As mentioned in the description of the results, the presence of Al₃Ni particles correlated with a decrease in the size of the dendrites of the α-solid solution in aluminum. The reduction in aluminum grain size indicates that the Al₃Ni particles act as a grain refiner. By all visibility synthesis, Al₃Ni particles changed the picture solidification. A nucleus is necessary for birthing new grains during solidification. The growth of α -grains of aluminum is unhindered until the grain boundary meets the boundary of another growing grain. The synthesis of Al₃Ni particles provides several grain nucleation regions for the production of new α-aluminum grains. The melting temperature of Al₃Ni is higher than that of the aluminum matrix. The regions surrounding the Al₃Ni particles are subjected to supercooling during solidification, which initiates the solidification of the aluminum grains. Growing aluminum grains encounter resistance to free growth due to the presence of Al₃Ni particles in the aluminum melt. Increasing the content of Al₃Ni particles increases the hindrance of free growth and increases the number of seed spots for α -aluminum grains.

The presence of pores in Figure 3 and Figure 4 may be due to the accumulation of brittle intermetallic particles, which are partially chipped during the preparation of thin sections to study the microstructure. Since EBAM is a multi-layer hardfacing process, residual stress buildup increases with the height of the hardfacing, which exacerbates the initiation of cracks in intermetallic grains.

Observed micrograph features, such as particle clumps, pores, and sharp particle corners, do not improve tensile behavior, while compressive strength and wear resistance levels improve with increasing amounts of synthesized intermetallic compounds (Figure 14).

5. Conclusions

The conducted studies show that it is possible to obtain multicomponent multimetal composite materials based on aluminum alloy ER4043 and nickel alloy Udimet-500 using the method of wire additive electron beam technology. The structure resulting from the interaction of the main and alloying elements is represented by a wide range of phases of complex composition and different morphologies. The main drawbacks of the obtained materials are the presence of inhomogeneities of various scale levels and the formation of microcracks in large particles of intermetallic compounds. The reasons for the formation of such defects are significant differences in the density and temperature of nickel and aluminum alloys, the formation of thermal stresses during cooling, and differences in the values of the coefficients of thermal expansion of the intermetallic phases and the metal matrix.

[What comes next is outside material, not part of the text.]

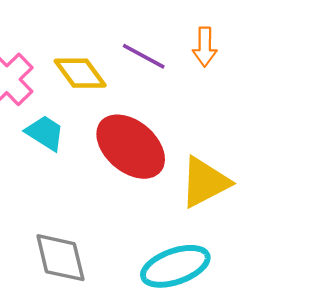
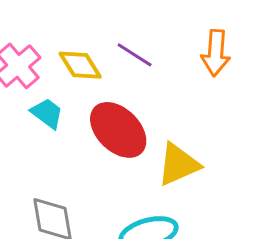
orange arrow: (205, 47) -> (216, 53), moved, size x1.4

The results of the study of the structural phase state show that a multicomponent structure is formed in the samples with the presence of solutions based on aluminum -Al or silicon β-Si, intermetallic phases Al₃Ni, Al₃Ni, Al₇₅Co₂₂Ni₃, and Al₅Co, as well as carbides of complex composition AlCCr, Al₈SiC₇, which is confirmed by the results of both the energy dispersive analysis and the X-ray diffraction method. In addition to these phases, intermetallic compounds and solid solutions of AlNi, Al₃Ti, Al₉Co₂, Al(Co,Ni), Al(Co,Ni,Si), Al₃(Ni,Cr,Si), and AlNi(Cr,Co) are also found, which form in smaller amounts and are not identified by the X-ray diffraction method.

A large amount of solid phases leads to the formation of a material with high hardness and low ductility. The fracture of composite specimens under tension and compression is brittle without revealing the stage of plastic flow. Tensile strength values are significantly reduced from the initial 142–164 MPa to 55–123 MPa. In compression, the strength limits increase to 490–570 MPa and 905–1200 MPa with the introduction of 5% and 10% nickel superalloys, respectively. The amount of wear in dry friction tests decreases significantly in composite specimens of both compositions. Its dependence on the nickel concentration is rather ambiguous, although the maximum wear resistance is observed for specimens with a nickel alloy content of 10%. Thus, in addition to the basic possibility of obtaining multiphase composite materials of complex composition using the method of two-wire electron beam technology, it is also possible to obtain relatively wear-resistant products based on aluminum alloys.